*** EXERCISE INPUTS Section Begins ***
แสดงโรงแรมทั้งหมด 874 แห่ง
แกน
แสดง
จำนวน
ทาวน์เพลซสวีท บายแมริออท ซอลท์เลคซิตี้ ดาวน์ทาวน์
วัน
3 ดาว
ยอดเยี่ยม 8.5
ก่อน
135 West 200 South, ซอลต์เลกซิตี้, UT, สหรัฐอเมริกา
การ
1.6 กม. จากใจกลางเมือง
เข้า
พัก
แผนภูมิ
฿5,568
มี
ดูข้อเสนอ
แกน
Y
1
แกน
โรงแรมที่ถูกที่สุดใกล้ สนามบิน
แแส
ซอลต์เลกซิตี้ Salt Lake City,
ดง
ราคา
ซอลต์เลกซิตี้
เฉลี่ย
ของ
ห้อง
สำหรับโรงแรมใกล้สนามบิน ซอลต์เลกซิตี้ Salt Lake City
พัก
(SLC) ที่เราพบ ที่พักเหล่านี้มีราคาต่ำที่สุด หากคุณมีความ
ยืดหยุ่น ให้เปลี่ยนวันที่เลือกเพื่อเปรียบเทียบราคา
*** EXERCISE INPUTS Section Ends ***
**PROBLEM:**
Send back every entry precisely as given.

**EXERCISE OUTPUT:**
แสดงโรงแรมทั้งหมด 874 แห่ง
แกน
แสดง
จำนวน
ทาวน์เพลซสวีท บายแมริออท ซอลท์เลคซิตี้ ดาวน์ทาวน์
วัน
3 ดาว
ยอดเยี่ยม 8.5
ก่อน
135 West 200 South, ซอลต์เลกซิตี้, UT, สหรัฐอเมริกา
การ
1.6 กม. จากใจกลางเมือง
เข้า
พัก
แผนภูมิ
฿5,568
มี
ดูข้อเสนอ
แกน
Y
1
แกน
โรงแรมที่ถูกที่สุดใกล้ สนามบิน
แแส
ซอลต์เลกซิตี้ Salt Lake City,
ดง
ราคา
ซอลต์เลกซิตี้
เฉลี่ย
ของ
ห้อง
สำหรับโรงแรมใกล้สนามบิน ซอลต์เลกซิตี้ Salt Lake City
พัก
(SLC) ที่เราพบ ที่พักเหล่านี้มีราคาต่ำที่สุด หากคุณมีความ
ยืดหยุ่น ให้เปลี่ยนวันที่เลือกเพื่อเปรียบเทียบราคา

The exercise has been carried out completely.